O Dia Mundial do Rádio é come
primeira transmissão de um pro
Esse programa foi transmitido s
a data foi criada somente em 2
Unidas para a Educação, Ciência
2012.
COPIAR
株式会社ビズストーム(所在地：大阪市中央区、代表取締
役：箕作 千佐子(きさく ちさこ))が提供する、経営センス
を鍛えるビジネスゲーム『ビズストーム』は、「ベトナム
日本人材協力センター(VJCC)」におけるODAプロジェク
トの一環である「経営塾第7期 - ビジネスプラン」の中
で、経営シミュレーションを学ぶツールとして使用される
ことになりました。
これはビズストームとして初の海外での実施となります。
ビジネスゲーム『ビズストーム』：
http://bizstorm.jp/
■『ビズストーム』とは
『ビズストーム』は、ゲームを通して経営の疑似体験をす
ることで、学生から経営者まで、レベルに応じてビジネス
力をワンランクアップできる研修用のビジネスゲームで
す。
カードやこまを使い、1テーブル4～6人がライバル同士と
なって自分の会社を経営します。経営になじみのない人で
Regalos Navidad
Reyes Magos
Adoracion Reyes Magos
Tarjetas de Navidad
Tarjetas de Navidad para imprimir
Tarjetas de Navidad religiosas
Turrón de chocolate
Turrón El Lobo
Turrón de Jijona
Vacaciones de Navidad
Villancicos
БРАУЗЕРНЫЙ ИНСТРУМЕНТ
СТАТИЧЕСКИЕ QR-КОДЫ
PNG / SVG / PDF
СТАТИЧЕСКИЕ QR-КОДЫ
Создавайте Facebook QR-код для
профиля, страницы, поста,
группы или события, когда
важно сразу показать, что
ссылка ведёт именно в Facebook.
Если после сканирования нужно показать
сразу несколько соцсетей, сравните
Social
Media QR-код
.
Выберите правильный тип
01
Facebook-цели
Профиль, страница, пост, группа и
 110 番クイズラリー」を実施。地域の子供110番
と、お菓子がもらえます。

Work item:
Faithfully copy every entry, leaving nothing out.

Answer box:
O Dia Mundial do Rádio é come
primeira transmissão de um pro
Esse programa foi transmitido s
a data foi criada somente em 2
Unidas para a Educação, Ciência
2012.
COPIAR
株式会社ビズストーム(所在地：大阪市中央区、代表取締
役：箕作 千佐子(きさく ちさこ))が提供する、経営センス
を鍛えるビジネスゲーム『ビズストーム』は、「ベトナム
日本人材協力センター(VJCC)」におけるODAプロジェク
トの一環である「経営塾第7期 - ビジネスプラン」の中
で、経営シミュレーションを学ぶツールとして使用される
ことになりました。
これはビズストームとして初の海外での実施となります。
ビジネスゲーム『ビズストーム』：
http://bizstorm.jp/
■『ビズストーム』とは
『ビズストーム』は、ゲームを通して経営の疑似体験をす
ることで、学生から経営者まで、レベルに応じてビジネス
力をワンランクアップできる研修用のビジネスゲームで
す。
カードやこまを使い、1テーブル4～6人がライバル同士と
なって自分の会社を経営します。経営になじみのない人で
Regalos Navidad
Reyes Magos
Adoracion Reyes Magos
Tarjetas de Navidad
Tarjetas de Navidad para imprimir
Tarjetas de Navidad religiosas
Turrón de chocolate
Turrón El Lobo
Turrón de Jijona
Vacaciones de Navidad
Villancicos
БРАУЗЕРНЫЙ ИНСТРУМЕНТ
СТАТИЧЕСКИЕ QR-КОДЫ
PNG / SVG / PDF
СТАТИЧЕСКИЕ QR-КОДЫ
Создавайте Facebook QR-код для
профиля, страницы, поста,
группы или события, когда
важно сразу показать, что
ссылка ведёт именно в Facebook.
Если после сканирования нужно показать
сразу несколько соцсетей, сравните
Social
Media QR-код
.
Выберите правильный тип
01
Facebook-цели
Профиль, страница, пост, группа и
 110 番クイズラリー」を実施。地域の子供110番
と、お菓子がもらえます。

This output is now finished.